Fields near Drenke

My arms and back are stiff and aching. But here inside in the living room - where we are doing our Blipwork now - it is warm and quiet. W. is yawning now and then. I’m not sure if this Journal note will be ready before we fall asleep. After our morning trip to the Beverungen Uplands, we took on the heavy work: cutting and moving the laurel and fir branches higher up into our forest backyard.


This is destiny, I thought, as I was dragging one of the heavy bunches over the small track. As I climbed up, step for step, the narrow track, which leads from the Hut to the Beech at the far upper end: “Here we go again. Carrying or dragging the weighty stuff to its destination,” I said to myself. We did it with books and shelves, we did it with material in general, be it furniture or sacks full of oak leafs. We have learned to carry our own things, heavy or not.

Here you walk on your own part of your Small Philosophers Way. So happy you were to discover its route connecting the Oaktree Hut with those other Philosophers Paths, you learned to follow in the past. Here you are sweating, breathing, straining. Bodily labour first, no time for reflection, too tired to read. Your personal masters in philosophy - most of them dead now - couldn’t ever had for one second imagined, that carrying up and down your Worldly Things forms an integral part of any practical philosophy. Completely absurd!

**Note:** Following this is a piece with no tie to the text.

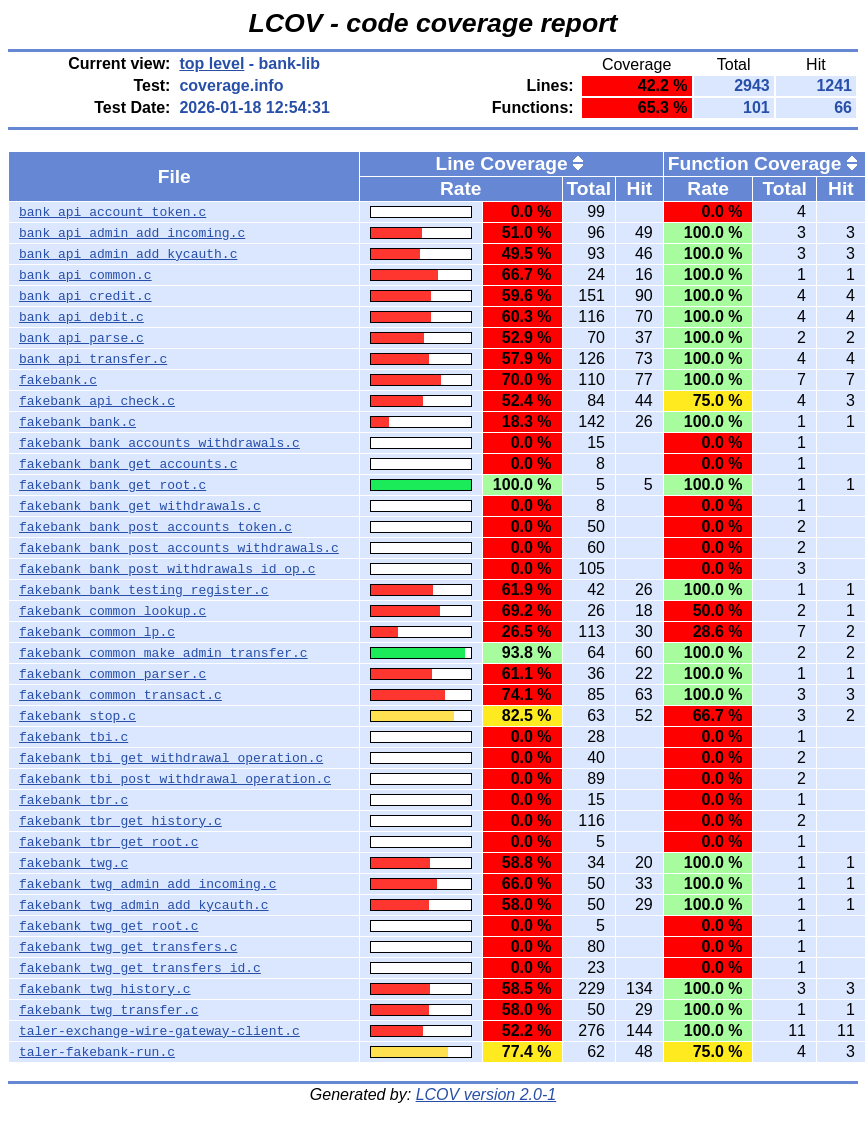 The width and height of the screenshot is (866, 1130). I want to click on fakebank_bank.c, so click(77, 422).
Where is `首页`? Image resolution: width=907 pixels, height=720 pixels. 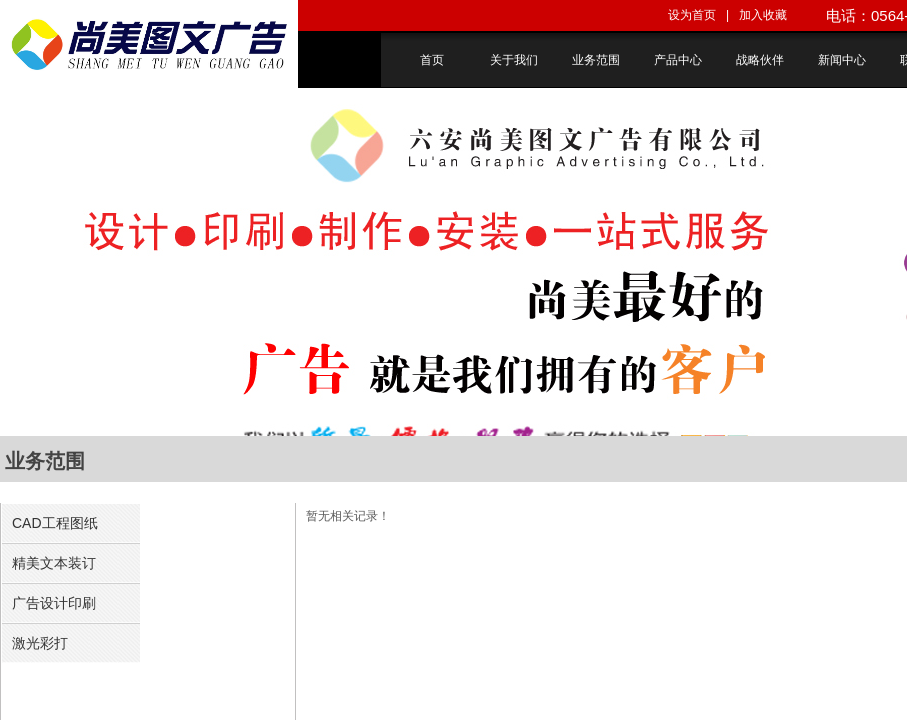 首页 is located at coordinates (432, 60).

Real Thinkers are Men: they never do any householding, cooking, typewriting, carpenting, gardening, repairing, caring or carrying. That’ s for handymen&maids. I did leave them, those most admired masters of mine. But it took some years to discover and admit their blind spots and narrow mindedness. Now I know there are no masters or pupils at all. Life itself teaches you what narrow path up or down will suit you best. Through painful experiences, yes indeed, but all the more gratifying when the outcome is deeply felt as authentic.